Friedensbrücke, 1090 Vienna
How many squares and streets in Vienna refer to peace? And how many refer to violence?
“In a culture of peace conflicts should be handled with dialogues and mediation, confrontation should be substituted with cooperation. We must overcome social and cultural injustice and repression.”
Vienna successively went hereon changing traffic areas that up to then carried the names of members of the imperial dynasty or of saints. They reminded one thereby of the overcoming of the reactionary, Catholic imprinted Habsburg monarchy: Church and Kaiser should no longer be honoured but rather the thought on freedom, democracy and peace.
A good example of this is the Friedensbrücke that traverses the Danube Canal between the 9th and the 20th district. Its old name was Brigittabrücke (also after the holy patroness of Brigittenau). As the bridge had already shown itself to be no longer fit for the continuously growing auto traffic, it was newly erected and in the year 1926 it was renamed to commemorate the Peace Agreement of St. Germain.

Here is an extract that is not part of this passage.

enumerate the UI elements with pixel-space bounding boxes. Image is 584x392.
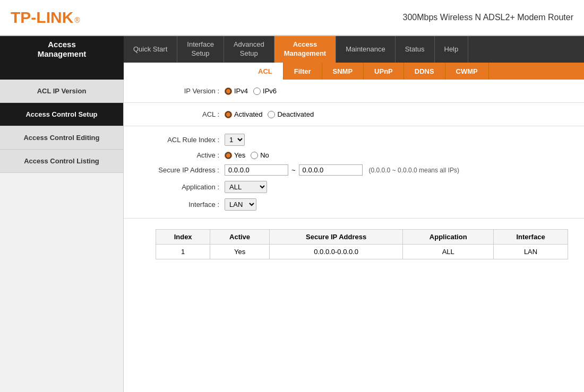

A similar example nearby is Schwedenplatz. This square, originally Franz-Ferdinand-Platz, received its new name after the First World War by way of thanks for the great emergency measures that the Swedes provided to the needy population of Vienna. During the “red Vienna” period during the 1920s and early 1930s, many squares and streets in Vienna were given new names in connection with the humanitarian help received from Scandinavian countries.
However, the reference to acts of war are still obvious: whether generals, battles or military fortifications – over three hundred street names recall the Turkish Siege of Vienna, Napoleonic Wars or the denominational wars of the 16th and 17th centuries.
It is worthwhile, however, to proceed to seek for others that lived their life in the service of peace work and humanitarian aid – who are unfortunately hardly known till today by the majority of the Viennese population.